Aprendizado além da sala de aula tradicional
A iniciativa foi realizada durante os intervalos escolares, conhecidos como breaks, com a participação da arte-educadora e artesã Mara Forcino. A proposta surgiu da necessidade de diversificar as experiências oferecidas aos estudantes, promovendo momentos de pausa produtiva aliados ao aprendizado.
Segundo Patrícia Penteado, orientadora educacional da instituição, a introdução do amigurumi foi um caminho natural dentro das atividades já desenvolvidas. “A principal proposta foi apresentar aos estudantes os fundamentos dessa técnica artesanal japonesa de forma acessível e significativa, proporcionando um momento de pausa criativa dentro da rotina escolar”, afirma.
A prática do crochê, tradicionalmente associada ao lazer, passa a ocupar um papel pedagógico ao ser incorporada ao ambiente educacional, alinhando-se a tendências contemporâneas que valorizam metodologias ativas e aprendizagem experiencial.
Desenvolvimento cognitivo e coordenação motora
Durante a oficina, os alunos foram incentivados a criar peças tridimensionais a partir de fios, exercitando a coordenação motora fina: habilidade essencial para a escrita e outras atividades acadêmicas. Além disso, o processo exige atenção contínua e raciocínio sequencial, fundamentais para o desenvolvimento cognitivo.

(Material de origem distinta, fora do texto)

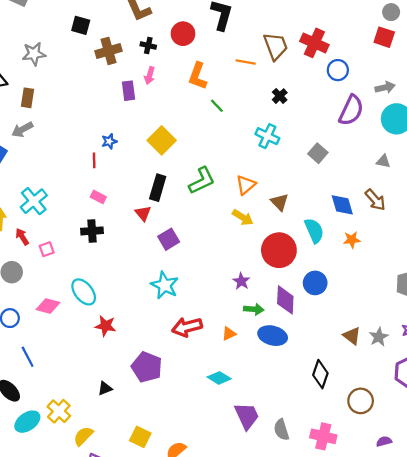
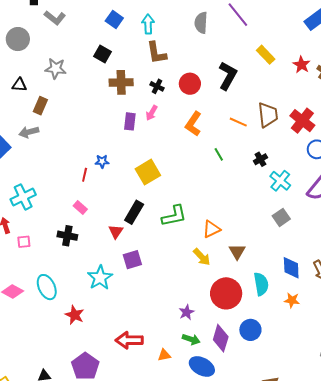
green line: (217, 106) -> (219, 154), moved
cyan cross: (267, 136) -> (280, 181), moved
cyan star: (165, 285) -> (100, 278), moved
red star: (105, 326) -> (75, 315), moved

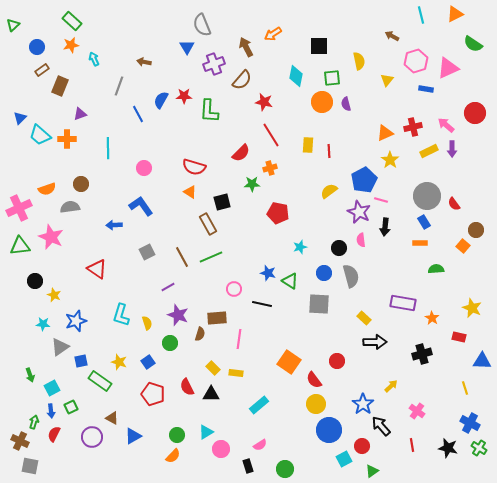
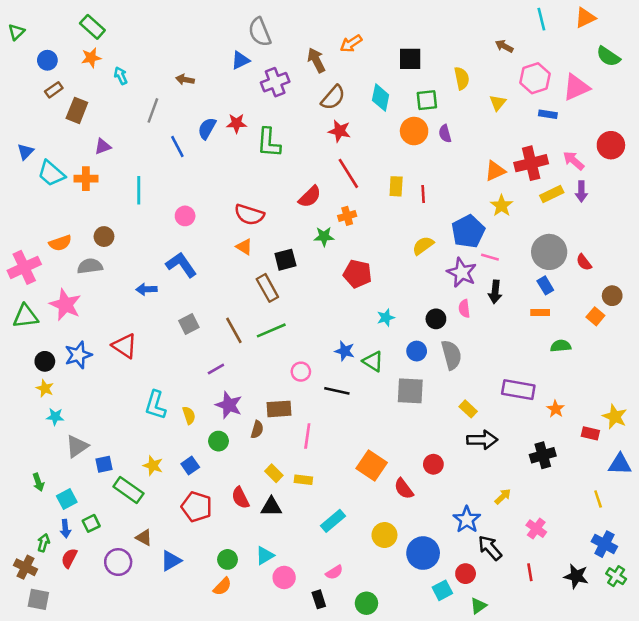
blue triangle: (187, 47) -> (240, 60), turned 35
brown semicircle: (242, 80) -> (333, 98), moved
red cross: (413, 127) -> (531, 163), size x1.4
yellow star: (54, 295) -> (45, 388), moved
yellow star: (472, 308) -> (615, 417), moved
blue star: (76, 321) -> (78, 355), moved
yellow circle: (316, 404) -> (384, 535), moved

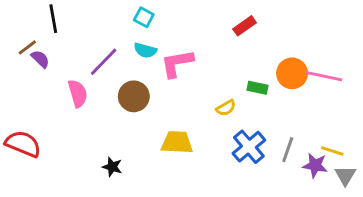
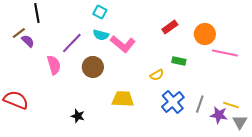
red rectangle: (245, 26) -> (170, 27), moved
pink L-shape: (177, 63) -> (123, 44), turned -130
orange circle: (292, 73) -> (205, 34), moved

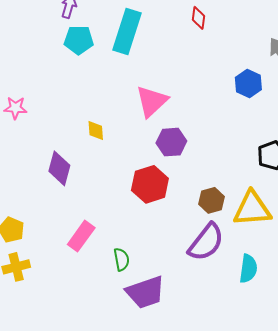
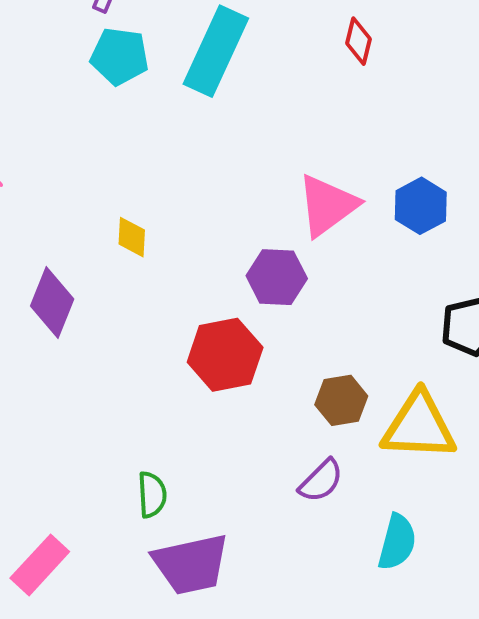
blue hexagon: (248, 84) -> (421, 206), moved
pink triangle: (152, 101) -> (327, 205), moved
pink rectangle: (81, 236) -> (40, 565), moved
purple semicircle: (206, 242) -> (321, 481), size x0.6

Especialistas em educação apontam que atividades manuais estruturadas contribuem diretamente para o fortalecimento das conexões neurais relacionadas à concentração e à resolução de problemas. No caso do amigurumi, cada etapa do processo demanda organização mental e precisão, promovendo aprendizado prático e significativo.
Habilidades socioemocionais em foco
Além dos ganhos cognitivos, a oficina também se destacou pelo impacto no desenvolvimento socioemocional dos estudantes. A prática do crochê exige paciência, persistência e tolerância ao erro, competências consideradas essenciais no processo de aprendizagem contemporâneo.

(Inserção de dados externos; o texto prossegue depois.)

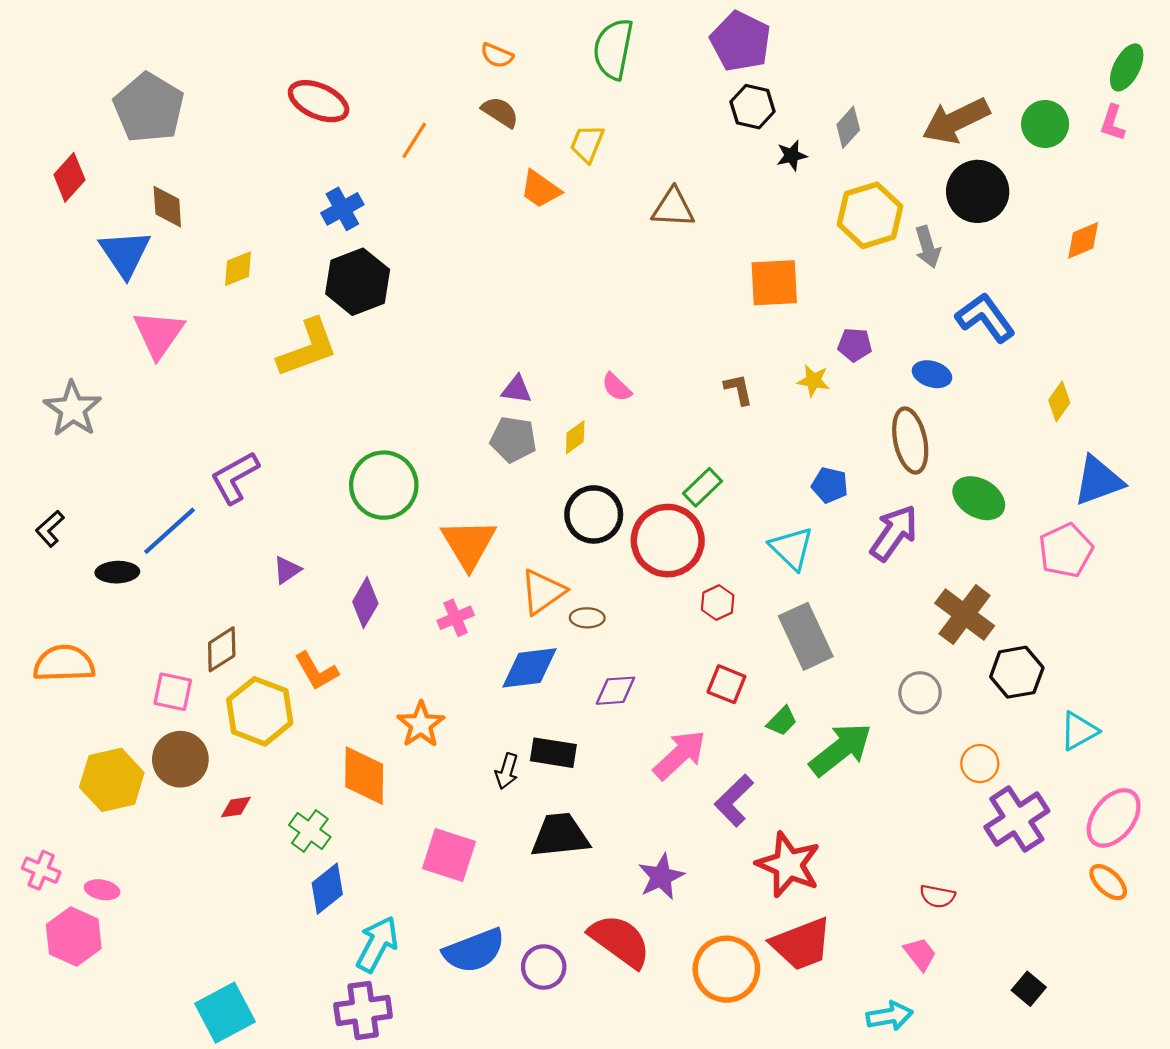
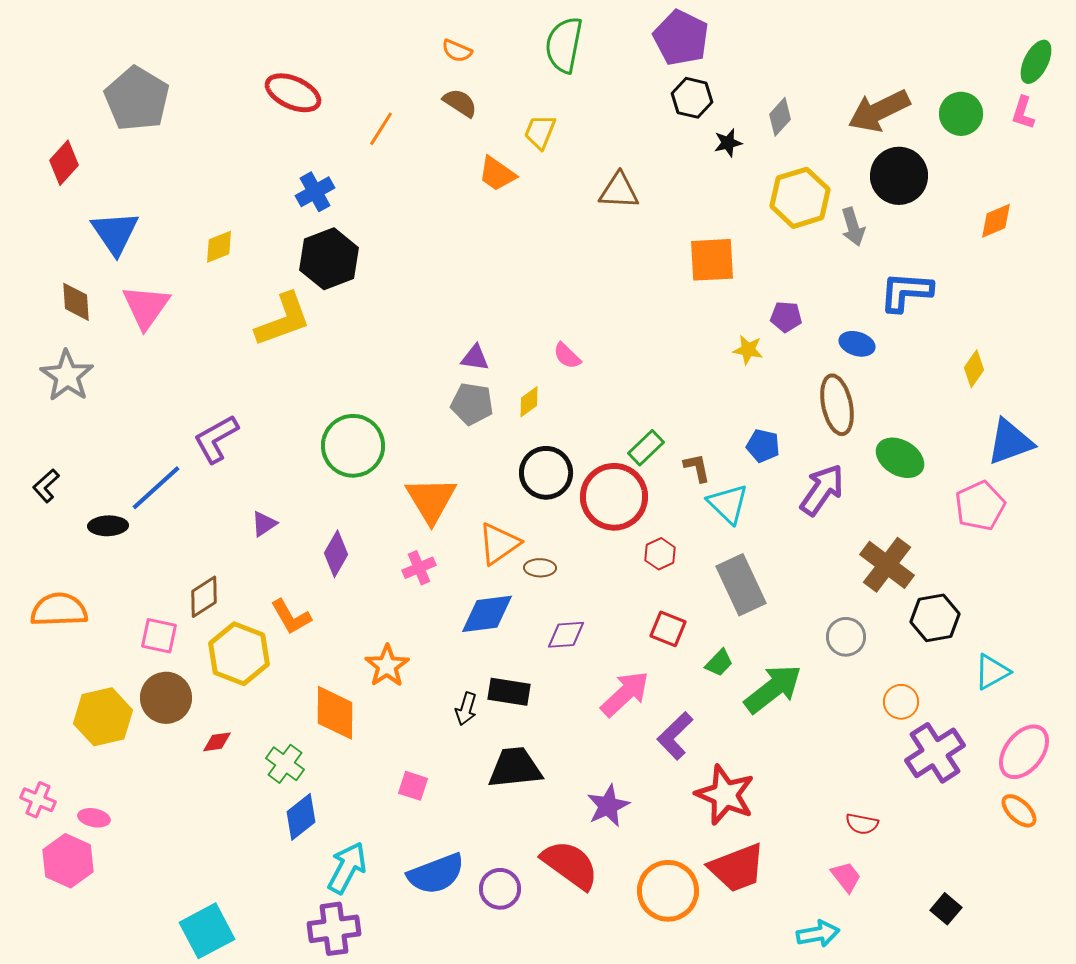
brown diamond: (167, 207) -> (76, 302), moved
blue L-shape: (985, 318) -> (906, 292), turned -50
brown L-shape: (738, 389) -> (697, 468), moved
pink square: (449, 855) -> (413, 786), size x0.6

“Ao produzir algo com as próprias mãos, o estudante fortalece sua autonomia e sua autoconfiança”, destaca Patrícia Penteado. “Também observamos a construção de vínculos entre os alunos e um maior engajamento com o próprio processo de criação.”
Esse tipo de abordagem dialoga com diretrizes educacionais recentes que enfatizam a importância das competências socioemocionais no desenvolvimento integral dos alunos, preparando-os para desafios acadêmicos e pessoais.

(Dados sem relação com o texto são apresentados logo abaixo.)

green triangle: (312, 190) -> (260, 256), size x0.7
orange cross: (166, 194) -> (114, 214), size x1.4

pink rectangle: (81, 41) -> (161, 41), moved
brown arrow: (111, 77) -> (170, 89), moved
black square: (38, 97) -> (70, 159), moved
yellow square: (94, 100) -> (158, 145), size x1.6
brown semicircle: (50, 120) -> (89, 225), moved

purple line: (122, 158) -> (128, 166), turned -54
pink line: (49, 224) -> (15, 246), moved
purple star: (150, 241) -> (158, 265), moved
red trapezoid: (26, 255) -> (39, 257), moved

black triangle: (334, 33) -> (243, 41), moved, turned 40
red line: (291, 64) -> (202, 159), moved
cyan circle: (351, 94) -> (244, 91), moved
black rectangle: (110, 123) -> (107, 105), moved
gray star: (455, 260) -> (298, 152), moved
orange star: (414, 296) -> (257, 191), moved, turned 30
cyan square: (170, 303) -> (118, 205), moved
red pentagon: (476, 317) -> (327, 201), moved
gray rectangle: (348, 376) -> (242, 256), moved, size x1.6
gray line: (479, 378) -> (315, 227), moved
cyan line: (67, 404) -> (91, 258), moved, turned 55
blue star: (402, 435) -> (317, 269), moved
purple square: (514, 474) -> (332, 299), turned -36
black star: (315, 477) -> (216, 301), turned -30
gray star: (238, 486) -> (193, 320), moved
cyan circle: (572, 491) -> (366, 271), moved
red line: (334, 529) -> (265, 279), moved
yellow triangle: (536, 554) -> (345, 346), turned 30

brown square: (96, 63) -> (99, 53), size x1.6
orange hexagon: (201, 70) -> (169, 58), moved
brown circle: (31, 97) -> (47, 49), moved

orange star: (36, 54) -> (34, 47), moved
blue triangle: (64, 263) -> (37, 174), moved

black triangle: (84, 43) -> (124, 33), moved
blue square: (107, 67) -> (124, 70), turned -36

Projeto solidário amplia impacto da iniciativa
A oficina também deu origem a um projeto solidário que pretende ampliar o alcance da aprendizagem para além dos muros da escola. A proposta é envolver os estudantes na produção de amigurumis destinados a contextos hospitalares, contribuindo para ações de humanização.
Os itens produzidos carregam um valor simbólico significativo, funcionando como instrumentos de acolhimento emocional, especialmente para crianças em situação de vulnerabilidade. A iniciativa reforça valores como empatia, responsabilidade social e cuidado com o outro.
Ao participar do projeto, os alunos vivenciam na prática a aplicação social do conhecimento adquirido, fortalecendo o senso de propósito e pertencimento.
Tendência crescente na educação contemporânea
A adoção de atividades artesanais como ferramenta pedagógica acompanha uma tendência global de valorização do aprendizado interdisciplinar e do bem-estar no ambiente escolar. Estudos recentes apontam que práticas que combinam criatividade e habilidades manuais podem reduzir níveis de estresse e melhorar o desempenho acadêmico.
De acordo com pesquisas educacionais publicadas entre 2024 e 2025 por instituições como a OECD e o World Economic Forum, competências como criatividade, resiliência e pensamento crítico estão entre as mais demandadas no futuro do trabalho, e podem ser estimuladas desde a educação básica por meio de atividades como o crochê.
A experiência da Escola do Futuro Brasil evidencia como iniciativas simples podem gerar impactos significativos no desenvolvimento dos estudantes. Ao integrar práticas artesanais ao cotidiano escolar, a instituição não apenas amplia as possibilidades de aprendizagem, mas também contribui para a formação de indivíduos mais criativos, resilientes e socialmente conscientes.
Em um cenário educacional em constante transformação, propostas que unem técnica, expressão e propósito tendem a ganhar cada vez mais relevância, consolidando-se como ferramentas eficazes na formação integral de crianças e jovens.